Lincoln himself hailed the proto-Marxist revolution of 1848 in terms that seem, for him, profoundly odd.
"Any people anywhere, being inclined and having the power, have the right to rise up and shake off the existing government, and form a new one that suits them better," insisted Lincoln in a January 12, 1848 speech. "Nor is this right confined to cases in which the whole people of an existing government may choose to exercise it. Any portion of such people, that can, may revolutionize, and make their own of so much of the territory as they inhabit."


Those seeking to "revolutionize" Europe weren't secessionists content to withdraw from existing political entities and leave others in peace. Their objective, as described by Kennedy and Benson, was to overthrow the existing political order under which they lived, and then consolidate power over larger territories. The objective was to reconstruct society, not merely to withdraw from oppressive, unjust political arrangements.

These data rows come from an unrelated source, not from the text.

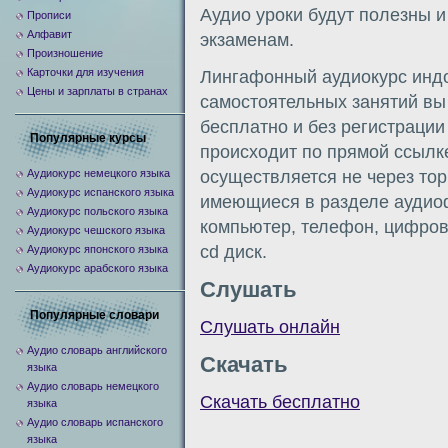
Аудио уроки будут полезны и
Прописи
Алфавит
экзаменам.
Произношение
Карточки для изучения
Лингафонный аудиокурс индо
Цены и зарплаты в странах
самостоятельных занятий вы
бесплатно и без регистраци
Популярные курсы
происходит по прямой ссылке 
Аудиокурс немецкого языка
осуществляется не через тор
Аудиокурс испанского языка
имеющиеся в разделе аудио
Аудиокурс польского языка
компьютер, телефон, цифрово
Аудиокурс чешского языка
cd диск.
Аудиокурс японского языка
Аудиокурс арабского языка
Слушать
Популярные словари
Слушать онлайн
Аудио словарь английского
Скачать
языка
Аудио словарь немецкого
Скачать бесплатно
языка
Аудио словарь испанского
языка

Germany provided both the best example of this centralizing revolutionary effort and a large supply of failed revolutionaries who migrated to the United States and later joined the struggle to suppress Southern independence. German revolutionaries, in describing their vision, declared that all of Germany -- which at the time was a fractious collection of principalities -- henceforth would be "a united indivisible republic."



Certainly, the revolutionary program appealed to idealistic impulses by promising to free people from arbitrary rule and feudalist institutions. "People were to be freed from local decentralized control," write Kennedy and Benson, only to be "placed instead under centralized authoritarian control" in the name of "Democracy."


(Click on map to enlarge.)

When the revolt of 1848-49 was crushed, the "48er" diaspora brought many of the most ambitious and radical of the revolutionaries to the United States, where they were taken into the bosom of America's home-grown collectivist movement.


Many of them were instrumental in creating the Republican Party and mobilizing fellow expatriates to vote for Fremont and Lincoln. Some of them -- such as Joseph Wedemeyer, Charles A. Dana, Franz Sigel, August Willich, and Carl Schurz, to name just a few -- rose to commanding heights in the Union Army during the war.
Dana, a personal friend of Karl Marx and Frederich Engels, was assistant secretary of war under Lincoln.


Gen. Wedemeyer was a friend and close associate of Marx in the London Communist League before migrating to the United States, where he distinguished himself as a publisher of Communist tracts (including the first American edition of the
Communist Manifesto) and helped organize the Republican Party, and commanded a Union army.


Gen. Willich, whom Marx incongruously described as "A Communist with a heart," served on the Central Committee of the Communist League. His fellow 48ers referred to the Union General as "The reddest of the Red." A passionate admirer of the deranged terrorist John Brown, Willich gave a speech in 1859 urging his audience to "whet their sabers with the blood" of southern slaveholders.

Red Bluebellies: Marx's BFF Joseph Wedemeyer (left); German revolutionary-turned-imprisoner of American Indians Carl Schurz (below, right).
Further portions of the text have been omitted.